In my situation (dutch) I want to display a date of birth, adding a weekday is awkward in this context.
API Proposal
Introduce a new standard format specifier 'e' for "extended date," which is culture-specific and based on a new property DateTimeFormatInfo.ExtendedDatePattern.
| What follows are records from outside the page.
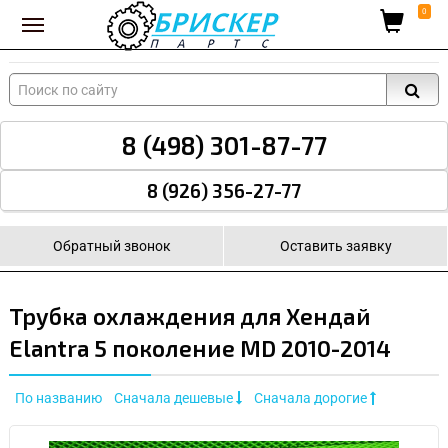
Вход для поставщиков
0
8 (498) 301-87-77
8 (926) 356-27-77
Обратный звонок
Оставить заявку
Трубка охлаждения для Хендай
Elantra 5 поколение MD 2010-2014
По названию
Сначала дешевые
Сначала дорогие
This would fit naturally into the existing table of pre-defined format characters:
Format Description Real format Example
========= ================================= ====================== =======================
"d" short date culture-specific 10/31/1999
"D" long data culture-specific Sunday, October 31, 1999
"e" extended date culture-specific October 31, 1999
"f" full date (long date + short time) culture-specific Sunday, October 31, 1999 2:00 AM
"F" full date (long date + long time) culture-specific Sunday, October 31, 1999 2:00:00 AM
"g" general date (short date + short time) culture-specific 10/31/1999 2:00 AM
"G" general date (short date + long time) culture-specific 10/31/1999 2:00:00 AM
"m"/"M" Month/Day date culture-specific October 31
(G) "o"/"O" Round Trip XML "yyyy-MM-ddTHH:mm:ss.fffffffK" 1999-10-31 02:00:00.0000000Z
(G) "r"/"R" RFC 1123 date, "ddd, dd MMM yyyy HH':'mm':'ss 'GMT'" Sun, 31 Oct 1999 10:00:00 GMT
(G) "s" Sortable format, based on ISO 8601. "yyyy-MM-dd'T'HH:mm:ss" 1999-10-31T02:00:00
('T' for local time)
"t" short time culture-specific 2:00 AM
"T" long time culture-specific 2:00:00 AM
(G) "u" Universal time with sortable format, "yyyy'-'MM'-'dd HH':'mm':'ss'Z'" 1999-10-31 10:00:00Z
based on ISO 8601.
(U) "U" Universal time with full culture-specific Sunday, October 31, 1999 10:00:00 AM
(long date + long time) format
"y"/"Y" Year/Month day culture-specific October, 1999
This would update AllStandardFormats to include 'e' and handle it in ExpandStandardFormatToCustomPattern by returning the culture-specific dtfi.ExtendedDatePattern.
API Usage
DateTime date = new DateTime(1999, 10, 31, 14, 0, 0);
// Using the new 'e' format specifier for extended date
string enUsExtended = date.ToString("e", CultureInfo.CreateSpecificCulture("en-US"));
string frFrExtended = date.ToString("e", CultureInfo.CreateSpecificCulture("fr-FR"));
Console.WriteLine(enUsExtended); // Output: October 31, 1999
Console.WriteLine(frFrExtended); // Output: 31 octobre 1999Alternative Designs
Using custom formats like "MMMM d, yyyy" works, but a standard specifier would improve consistency and discoverability, especially for globalization-aware apps.
Solutions presented on StackOverflow are somewhat tricky, and shows developers are struggling with this.
Risks
Adding 'e' is extremely low-risk:
- 'e' is not currently a standard format specifier, so there’s no breaking change.
- Existing code using ToString with other format specifiers is unaffected.
- It’s fully optional; developers who don’t use it see no difference.